TASK INPUTS Start Marker

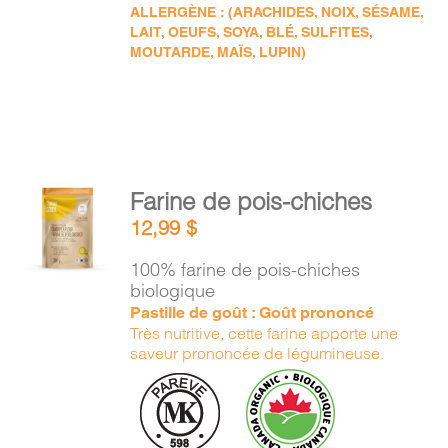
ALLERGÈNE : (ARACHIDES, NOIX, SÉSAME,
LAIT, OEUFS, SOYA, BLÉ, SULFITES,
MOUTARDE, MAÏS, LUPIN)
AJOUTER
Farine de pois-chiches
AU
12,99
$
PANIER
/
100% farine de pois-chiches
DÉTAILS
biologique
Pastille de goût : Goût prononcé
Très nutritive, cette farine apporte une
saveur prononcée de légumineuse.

TASK INPUTS End Marker

▶ _TASK DESCRIPTION_
Repeat every entry exactly. Do not include the pictures.

▶ _SOLUTION FOR THIS TASK_
ALLERGÈNE : (ARACHIDES, NOIX, SÉSAME,
LAIT, OEUFS, SOYA, BLÉ, SULFITES,
MOUTARDE, MAÏS, LUPIN)
AJOUTER
Farine de pois-chiches
AU
12,99
$
PANIER
/
100% farine de pois-chiches
DÉTAILS
biologique
Pastille de goût : Goût prononcé
Très nutritive, cette farine apporte une
saveur prononcée de légumineuse.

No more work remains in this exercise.